• **Task**:
Search the records for "Ranking". Copy every line where it appears.

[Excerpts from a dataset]

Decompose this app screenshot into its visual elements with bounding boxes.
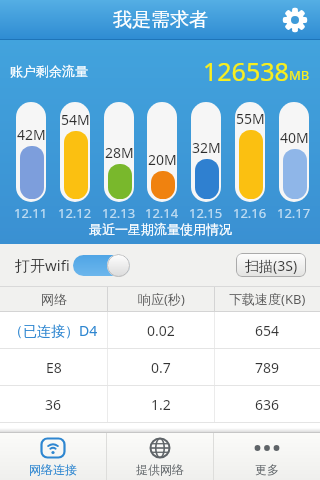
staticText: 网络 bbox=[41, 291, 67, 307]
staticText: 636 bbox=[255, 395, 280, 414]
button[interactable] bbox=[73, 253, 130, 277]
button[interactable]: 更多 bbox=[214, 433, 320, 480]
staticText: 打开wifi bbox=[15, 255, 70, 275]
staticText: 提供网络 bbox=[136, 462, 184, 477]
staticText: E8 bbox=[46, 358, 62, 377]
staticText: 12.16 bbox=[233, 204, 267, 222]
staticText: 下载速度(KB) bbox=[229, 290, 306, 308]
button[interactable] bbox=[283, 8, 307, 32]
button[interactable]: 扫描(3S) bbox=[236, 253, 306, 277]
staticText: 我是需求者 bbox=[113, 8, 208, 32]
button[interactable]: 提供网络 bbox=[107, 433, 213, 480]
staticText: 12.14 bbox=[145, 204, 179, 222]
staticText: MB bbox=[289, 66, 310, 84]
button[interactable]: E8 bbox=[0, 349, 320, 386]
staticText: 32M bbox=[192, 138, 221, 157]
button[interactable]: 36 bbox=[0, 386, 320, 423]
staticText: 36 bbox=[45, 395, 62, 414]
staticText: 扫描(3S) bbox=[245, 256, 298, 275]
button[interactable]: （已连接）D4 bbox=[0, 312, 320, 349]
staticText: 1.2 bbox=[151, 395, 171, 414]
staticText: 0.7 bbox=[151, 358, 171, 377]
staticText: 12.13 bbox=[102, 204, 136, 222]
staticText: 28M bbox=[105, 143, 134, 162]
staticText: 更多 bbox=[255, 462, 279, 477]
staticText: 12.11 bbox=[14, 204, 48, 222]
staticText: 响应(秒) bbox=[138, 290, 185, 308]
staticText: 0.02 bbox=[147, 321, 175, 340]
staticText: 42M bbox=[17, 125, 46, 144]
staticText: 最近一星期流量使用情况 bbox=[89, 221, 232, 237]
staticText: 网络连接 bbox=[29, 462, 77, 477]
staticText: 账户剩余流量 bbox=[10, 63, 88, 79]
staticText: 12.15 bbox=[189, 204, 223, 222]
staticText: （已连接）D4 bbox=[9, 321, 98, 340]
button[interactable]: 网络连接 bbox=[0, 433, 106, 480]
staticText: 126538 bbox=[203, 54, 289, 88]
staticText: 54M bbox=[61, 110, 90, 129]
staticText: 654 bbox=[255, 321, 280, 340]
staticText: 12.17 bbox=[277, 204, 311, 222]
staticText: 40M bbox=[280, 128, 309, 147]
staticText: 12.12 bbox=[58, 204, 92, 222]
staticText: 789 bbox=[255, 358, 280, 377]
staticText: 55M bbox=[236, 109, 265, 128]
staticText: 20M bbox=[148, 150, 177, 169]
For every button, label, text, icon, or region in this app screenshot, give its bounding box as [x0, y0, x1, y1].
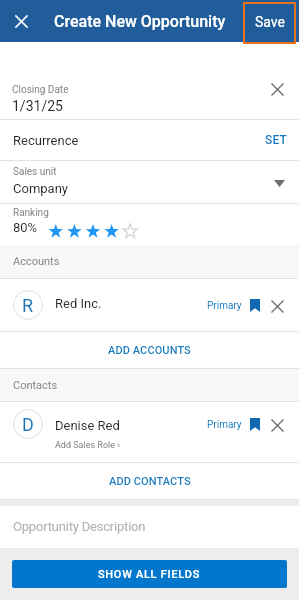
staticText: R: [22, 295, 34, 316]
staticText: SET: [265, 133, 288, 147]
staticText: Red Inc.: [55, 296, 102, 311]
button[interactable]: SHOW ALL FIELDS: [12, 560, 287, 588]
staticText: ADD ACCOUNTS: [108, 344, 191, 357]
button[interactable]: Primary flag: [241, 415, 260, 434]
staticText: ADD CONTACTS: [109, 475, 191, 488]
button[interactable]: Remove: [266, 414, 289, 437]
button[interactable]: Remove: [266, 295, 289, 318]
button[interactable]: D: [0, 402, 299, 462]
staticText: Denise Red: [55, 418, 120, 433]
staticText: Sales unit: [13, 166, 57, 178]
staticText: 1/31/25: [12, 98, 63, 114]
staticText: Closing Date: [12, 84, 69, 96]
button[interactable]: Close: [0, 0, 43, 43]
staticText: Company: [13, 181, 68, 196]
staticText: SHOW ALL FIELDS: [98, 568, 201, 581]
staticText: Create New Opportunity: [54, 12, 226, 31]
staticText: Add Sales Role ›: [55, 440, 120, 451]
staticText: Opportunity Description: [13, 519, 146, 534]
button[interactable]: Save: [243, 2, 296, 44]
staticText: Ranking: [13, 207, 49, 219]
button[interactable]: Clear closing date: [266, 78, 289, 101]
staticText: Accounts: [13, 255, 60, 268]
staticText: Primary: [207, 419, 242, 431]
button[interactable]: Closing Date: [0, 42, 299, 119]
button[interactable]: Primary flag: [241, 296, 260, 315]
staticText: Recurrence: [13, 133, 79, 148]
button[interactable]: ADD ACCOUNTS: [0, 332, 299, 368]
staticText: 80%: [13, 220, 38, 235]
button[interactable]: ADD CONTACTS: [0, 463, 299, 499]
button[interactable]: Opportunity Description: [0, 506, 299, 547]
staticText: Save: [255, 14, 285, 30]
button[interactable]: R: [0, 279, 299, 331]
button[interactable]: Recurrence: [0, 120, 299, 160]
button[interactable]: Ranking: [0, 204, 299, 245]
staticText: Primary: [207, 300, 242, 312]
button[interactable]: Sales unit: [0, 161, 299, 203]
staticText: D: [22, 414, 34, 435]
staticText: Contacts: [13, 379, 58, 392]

• **Solution for this task**:
staticText: Ranking: [13, 207, 49, 219]
button[interactable]: Ranking: [0, 204, 299, 245]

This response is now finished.